[Saved entries]
=== Begin Enclosure ===
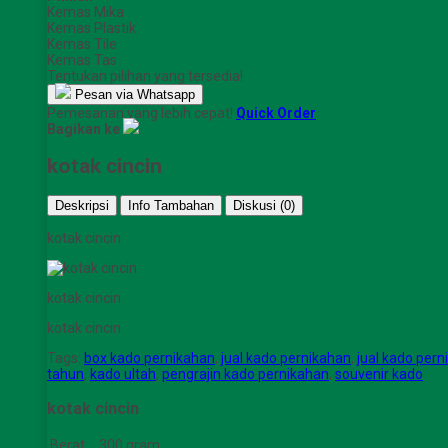
Kemas Mika
Kemas Plastik
Kemas Tile
Kemas Tas
Tentukan pilihan yang tersedia!
Pesan via Whatsapp
Pemesanan yang lebih cepat!
Quick Order
Bagikan ke
kotak cincin
Deskripsi
Info Tambahan
Diskusi (0)
kotak cincin
kotak cincin
kotak cincin
Tags:
box kado pernikahan
,
jual kado pernikahan
,
jual kado per
tahun
,
kado ultah
,
pengrajin kado pernikahan
,
souvenir kado
kotak cincin
Berat
300 gram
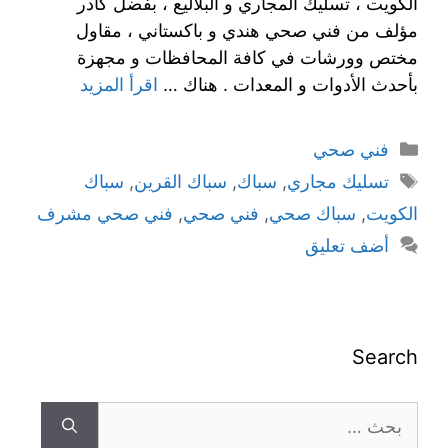
الكويت ، تسليك المجاري و البلاليع ، بفضل كادر
مؤلف من فني صحي هندي و باكستاني ، مقاول
مختص وورشات في كافة المحافظات و مجهزة
بأحدث الأدوات و المعدات . هناك …
اقرأ المزيد
فني صحي
تسليك مجاري
,
سباك
,
سباك القرين
,
سباك
الكويت
,
سباك صحي
,
فني صحي
,
فني صحي مشرف
أضف تعليق
Search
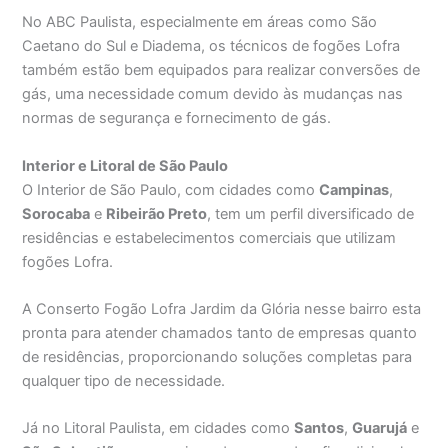
No ABC Paulista, especialmente em áreas como São
Caetano do Sul e Diadema, os técnicos de fogões Lofra
também estão bem equipados para realizar conversões de
gás, uma necessidade comum devido às mudanças nas
normas de segurança e fornecimento de gás.
Interior e Litoral de São Paulo
O Interior de São Paulo, com cidades como
Campinas
,
Sorocaba
e
Ribeirão Preto
, tem um perfil diversificado de
residências e estabelecimentos comerciais que utilizam
fogões Lofra.
A Conserto Fogão Lofra Jardim da Glória nesse bairro esta
pronta para atender chamados tanto de empresas quanto
de residências, proporcionando soluções completas para
qualquer tipo de necessidade.
Já no Litoral Paulista, em cidades como
Santos
,
Guarujá
e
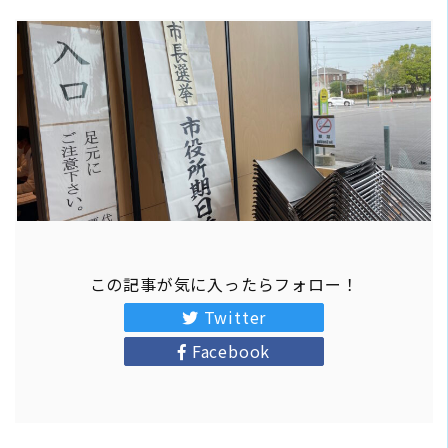
この記事が気に入ったらフォロー！
Twitter
Facebook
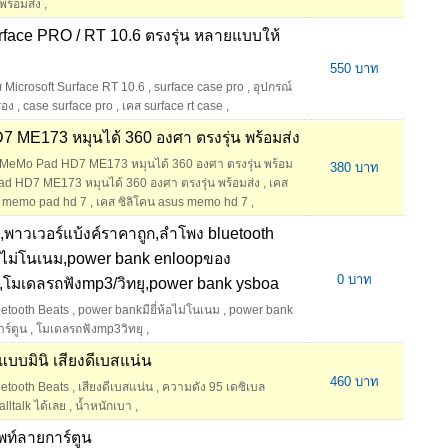
พร้อมส่ง
,
rface PRO / RT 10.6 ตรงรุ่น หลายแบบให้
550 บาท
 Microsoft Surface RT 10.6
,
surface case pro
,
อุปกรณ์
รอง
,
case surface pro
,
เคส surface rt case
,
ME173 หมุนได้ 360 องศา ตรงรุ่น พร้อมส่ง
 MeMo Pad HD7 ME173 หมุนได้ 360 องศา ตรงรุ่น พร้อม
380 บาท
 HD7 ME173 หมุนได้ 360 องศา ตรงรุ่น พร้อมส่ง
,
เคส
s memo pad hd 7
,
เคส ซิลิโคน asus memo hd 7
,
,พาวเวอร์แบ้งค์ราคาถูก,ลำโพง bluetooth
้อไม่โนเนม,power bank enloopของ
0 บาท
น,โมเดลรถฟังmp3/วิทยุ,power bank ysboa
etooth Beats
,
power bankมียี่ห้อไม่โนเนม
,
power bank
าร์ตูน
,
โมเดลรถฟังmp3วิทยุ
,
แบบมินิ เสียงดีเบสแน่น
460 บาท
etooth Beats
,
เสียงดีเบสแน่น
,
ความดัง 95 เดซิเบล
lltalk ได้เลย
,
น้ำหนักเบา
,
พท์ลายการ์ตูน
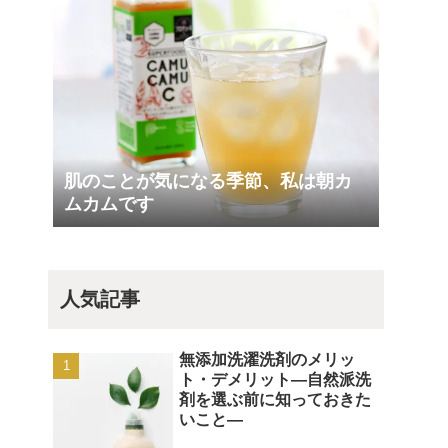
肌のことが気になる季節、私は朝カ
ムカムです
人気記事
無添加洗濯洗剤のメリッ
ト・デメリット―自然派洗
剤を選ぶ前に知っておきた
いこと―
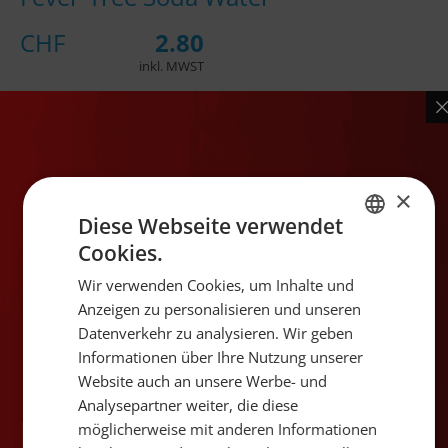
CHF
2.80
inkl. MWST
Inhalt
20 cl
Gebinde
Flasche
×
Informationen zum Produkt
Diese Webseite verwendet
Produktbeschreibung
Cookies.
GERMAN
Wir verwenden Cookies, um Inhalte und
–
FRENCH
Anzeigen zu personalisieren und unseren
Datenverkehr zu analysieren. Wir geben
Land
England
Informationen über Ihre Nutzung unserer
Website auch an unsere Werbe- und
Angaben zu
Ernährungswerten
Analysepartner weiter, die diese
möglicherweise mit anderen Informationen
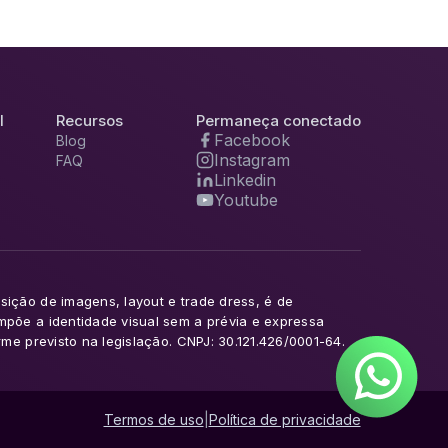
l
Recursos
Permaneça conectado
Facebook
Blog
Instagram
FAQ
Linkedin
Youtube
sição de imagens, layout e trade dress, é de
ompõe a identidade visual sem a prévia e expressa
rme previsto na legislação. CNPJ: 30.121.426/0001-64.
Termos de uso
|
Política de privacidade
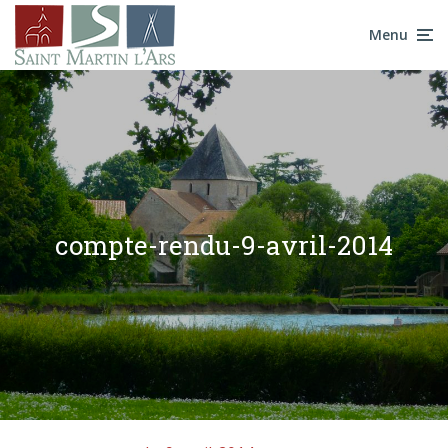
Menu
compte-rendu-9-avril-2014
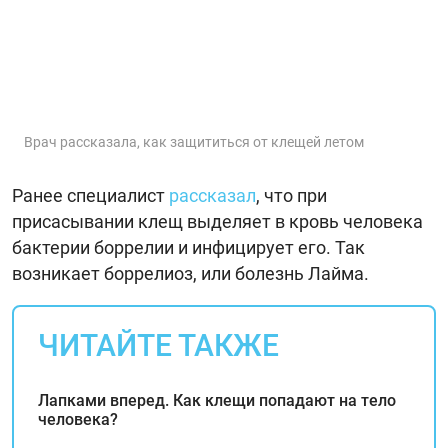
Врач рассказала, как защититься от клещей летом
Ранее специалист
рассказал
, что при
присасывании клещ выделяет в кровь человека
бактерии боррелии и инфицирует его. Так
возникает боррелиоз, или болезнь Лайма.
ЧИТАЙТЕ ТАКЖЕ
Лапками вперед. Как клещи попадают на тело
человека?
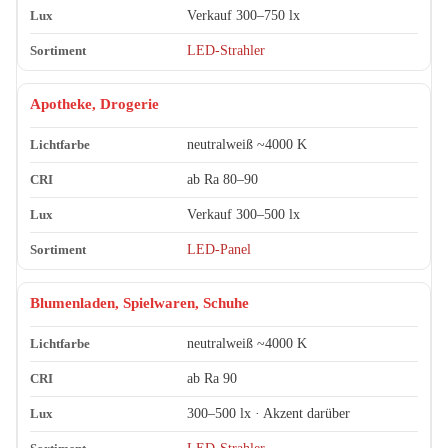
Verkauf 300–750 lx
LED-Strahler
Apotheke, Drogerie
neutralweiß ~4000 K
ab Ra 80–90
Verkauf 300–500 lx
LED-Panel
Blumenladen, Spielwaren, Schuhe
neutralweiß ~4000 K
ab Ra 90
300–500 lx · Akzent darüber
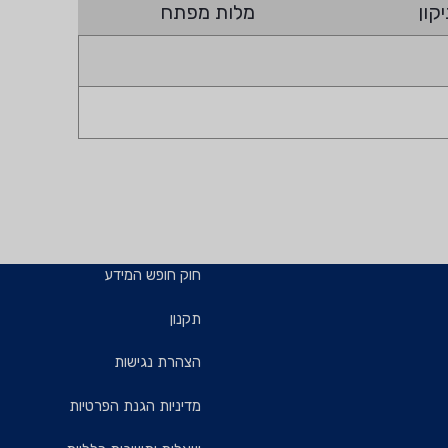
קון
מלות מפתח
חוק חופש המידע
תקנון
הצהרת נגישות
מדיניות הגנת הפרטיות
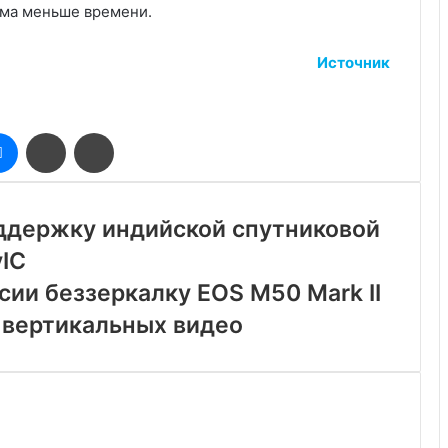
ома меньше времени.
Источник
оклассники
Messenger
Поделиться
Печатать
через
электронную
почту
ддержку индийской спутниковой
IC
сии беззеркалку EOS M50 Mark II
 вертикальных видео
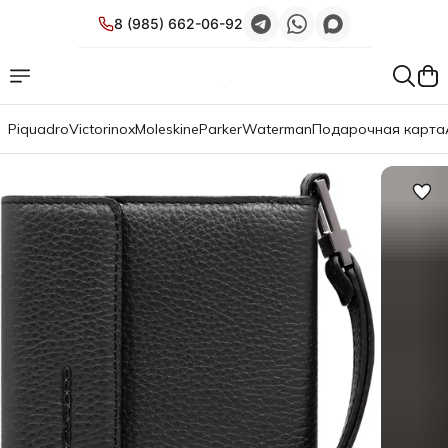
8 (985) 662-06-92
Piquadro
Victorinox
Moleskine
Parker
Waterman
Подарочная карта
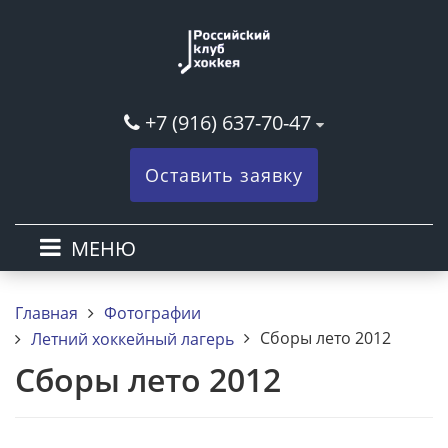
+7 (916) 637-70-47
Оставить заявку
МЕНЮ
Главная
Фотографии
Сборы лето 2012
Летний хоккейный лагерь
Сборы лето 2012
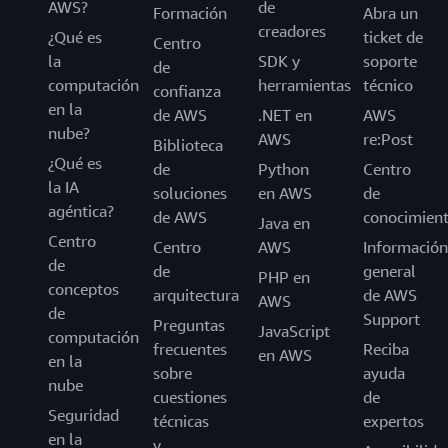
AWS?
de
Formación
Abra un
creadores
¿Qué es
ticket de
Centro
la
SDK y
soporte
de
computación
herramientas
técnico
confianza
en la
de AWS
.NET en
AWS
nube?
AWS
re:Post
Biblioteca
¿Qué es
de
Python
Centro
la IA
soluciones
en AWS
de
agéntica?
de AWS
conocimien
Java en
Centro
Centro
AWS
Información
de
de
general
PHP en
conceptos
arquitectura
de AWS
AWS
de
Support
Preguntas
JavaScript
computación
frecuentes
Reciba
en AWS
en la
sobre
ayuda
nube
cuestiones
de
Seguridad
técnicas
expertos
en la
y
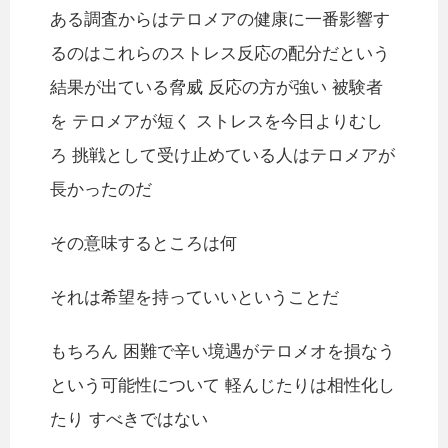
ある調査からはテロメアの健康に一番影響す
るのはこれらのストレス反応の配分だという
結果が出ている脅威 反応の方が強い 被験者
を テロメアが短く ストレスを今日よりむし
ろ 挑戦として受け止めている人はテロメアが
長かったのだ
その意味するところは何
それは希望を持っていいということだ
もちろん 困難で辛い境遇がテロメオを損なう
という可能性について 軽んじたりは相性化し
たり すべきではない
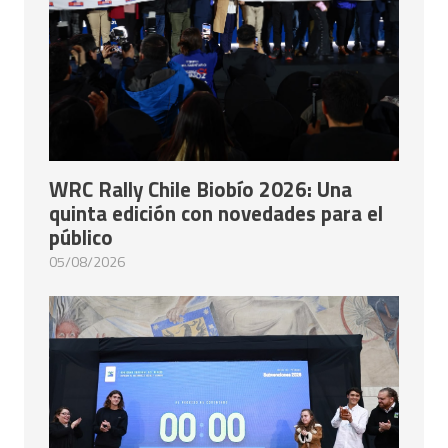
WRC Rally Chile Biobío 2026: Una
quinta edición con novedades para el
público
05/08/2026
=== End Enclosure ===
**To do**. Where the string "cidades" occurs in a line above, count that line, and report solely the final figure.

**Exercise result**. 2